Despertar de golpe, con el corazón desbocado y la sensación de haber estado atrapado en un peligro real, es un momento que muchos prefieren olvidar rápido. Pero las pesadillas, lejos de ser un fenómeno aislado o anecdótico, conviven con millones de personas en todo el mundo. La American Academy of Sleep Medicine estima que entre el 50% y el 85% de la población ha experimentado alguna vez este tipo de sueños vívidos y perturbadores. No importa la edad ni el momento de la vida: el miedo nocturno es un visitante inesperado que aparece cuando quiere y sin pedir permiso.
En Chile, así como en cualquier parte, la pregunta se repite: ¿por qué soñamos cosas tan inquietantes? Para despejar dudas, conversamos con Pedro Chaná, médico cirujano y especialista en neurología de la Universidad de Santiago, quien explica que las pesadillas están directamente ligadas a un proceso fisiológico del sueño. “Para interpretar las pesadillas, tenemos que entender que son parte del proceso fisiológico de dormir, normalmente durante la etapa conocida como de sueño R.E.M. en que hay mayor actividad del cerebro y hay movimientos oculares”, señaló a Diario Usach. En esa fase, el cerebro se enciende, las emociones se mezclan y los recuerdos se reorganizan, dando paso a escenarios intensos que pueden terminar en un despertar abrupto.

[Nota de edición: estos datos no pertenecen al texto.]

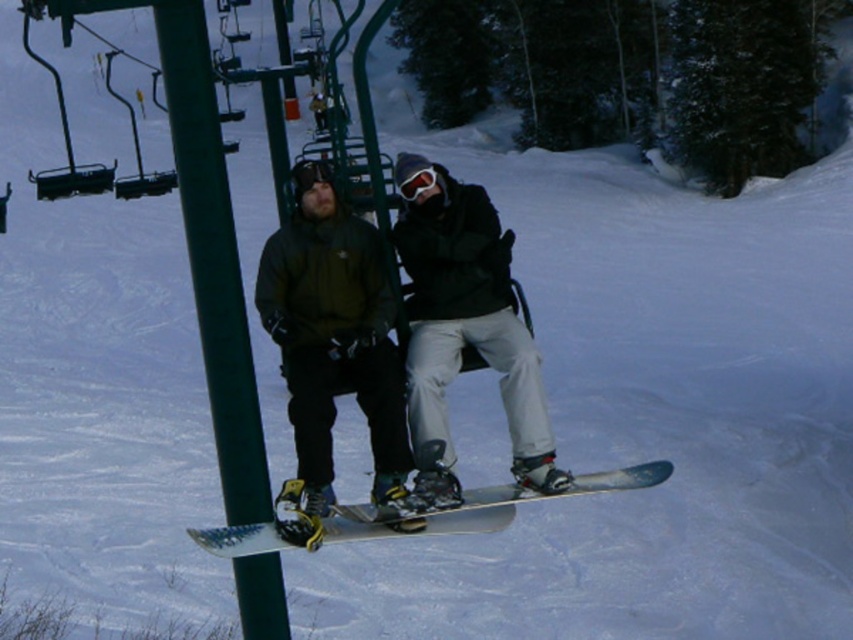 You are planning to carry both the matte black snowboard at center and the green metallic pole at left into a storage room that has a height limit of 1.2 meters. Based on their sizes, can both items fit vertically without exceeding the height limit?

The matte black snowboard at center is shorter than the green metallic pole at left. Since the pole is taller than the snowboard, but we don not know their exact heights, it is possible that the pole might exceed the 1.2 meter limit. Therefore, it is uncertain if both can fit without further information.

You are standing at the center of the ski lift chair and want to grab the green metallic pole at left. In which direction should you move to reach it?

The green metallic pole at left is located at point (213, 259), so you should move to your left to reach it. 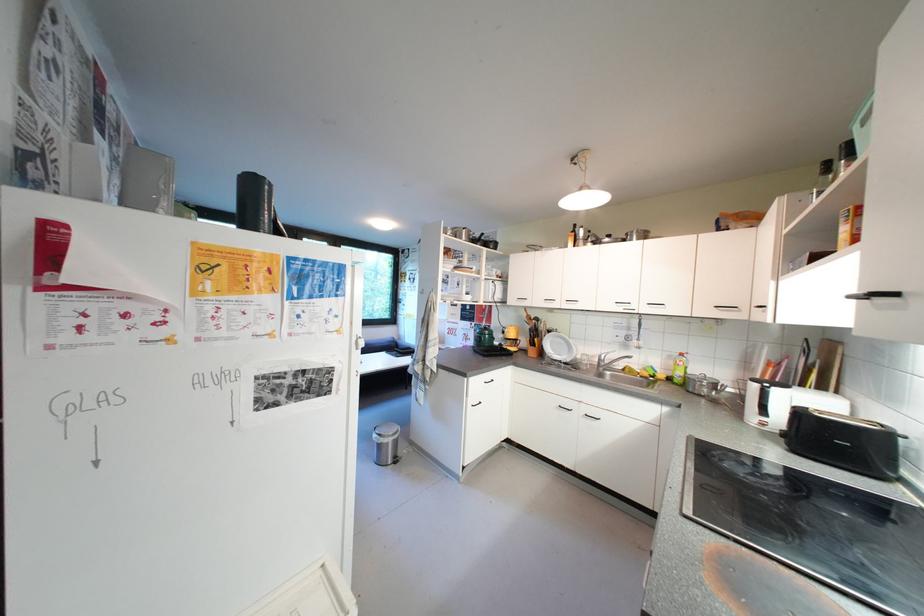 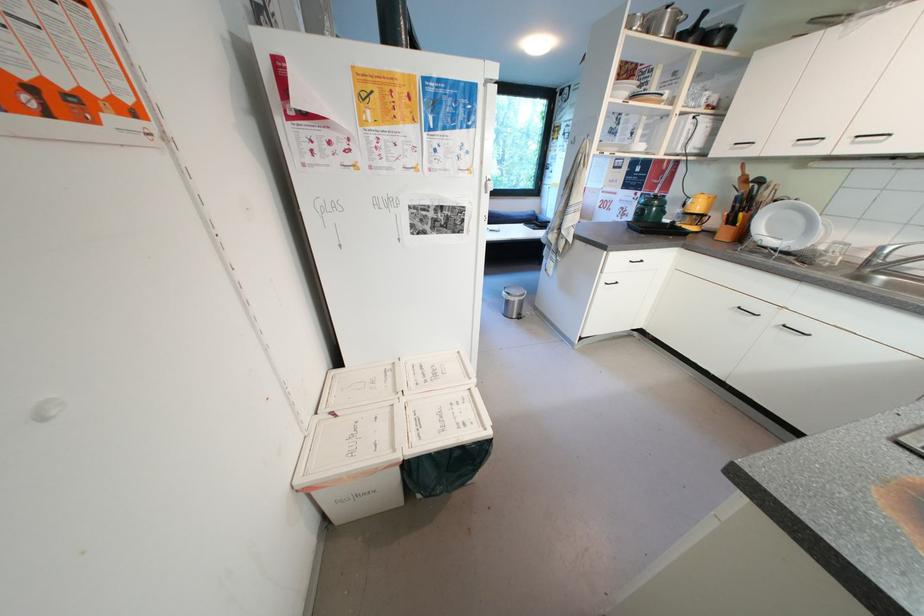 In the second image, find the point that corresponds to (x=383, y=438) in the first image.

(512, 294)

Chaná también profundiza sobre el rol emocional de las pesadillas. “Se asocia a la presentación de sueños vívidos y pesadillas, estos fenómenos se explican desde el punto de vista fisiológico, pero también tienen una representación psicológica para estar relacionados con mecanismo de adaptación emocional”. El especialista detalla que este tipo de sueños, cargados de contenido negativo, activan respuestas físicas como la sudoración y la taquicardia. A veces se recuerdan con claridad y a veces no, dependiendo del momento del ciclo en que ocurre el despertar.
Otro mito clásico vincula las pesadillas con lo que comemos antes de dormir. Y aunque suena a consejo que podría dar cualquier abuela, la ciencia ha intentado entender el vínculo. Un estudio de la Universidad MacEwan, publicado en Frontiers in Psychology, consultó a más de mil estudiantes sobre sus hábitos de alimentación y la relación con sus sueños. Los postres, dulces y lácteos fueron percibidos por los propios encuestados como los alimentos que más afectan la calidad del sueño y generan sueños “extraños” o “perturbadores”. El investigador Tore Nielsen afirmó a AFP que “sabemos que las emociones negativas experimentadas en estado de vigilia pueden prolongarse en los sueños. Probablemente ocurre lo mismo con aquellas que emergen a causa de trastornos digestivos ocurridos durante el sueño”.
Chaná coincide parcialmente con esa intuición popular, pero advierte que falta evidencia robusta: “Aunque no hay mucha evidencia científica, la cultura popular plantea la posibilidad de que algunos alimentos induzcan pesadillas, especialmente aquellos que contienen más contenidos grasos y retardan el vaciamiento gástrico o también el comer en forma excesiva”. El especialista agrega que estimulantes como ciertos fármacos o bebidas pueden exacerbar estos episodios, sobre todo cuando hay estrés o ansiedad acumulada.
Una pregunta clave es cuándo una pesadilla pasa de ser normal a convertirse en un problema. Chaná aclara que no se trata de algo “bueno” o “malo”, sino del impacto en la vida cotidiana. Si se hacen recurrentes o generan miedo a la hora de dormir, podrían indicar un trasfondo emocional que vale la pena atender. “En general, esto estaría representando fenómenos psicológicos o emocionales que están activando estos procesos o pesadillas”, puntualiza. Y aunque no existe una fórmula mágica para evitarlas, sí hay caminos para reducir su frecuencia: mejorar la higiene del sueño, bajar las tensiones acumuladas del día y hacerse cargo de las emociones pendientes.
Mientras la ciencia sigue buscando respuestas, la realidad es que las pesadillas nos recuerdan algo básico pero profundo: incluso cuando dormimos, la mente sigue trabajando, procesando lo que a veces no logramos enfrentar despiertos. Y en ese territorio ambiguo entre el descanso y el miedo, todos somos vulnerables.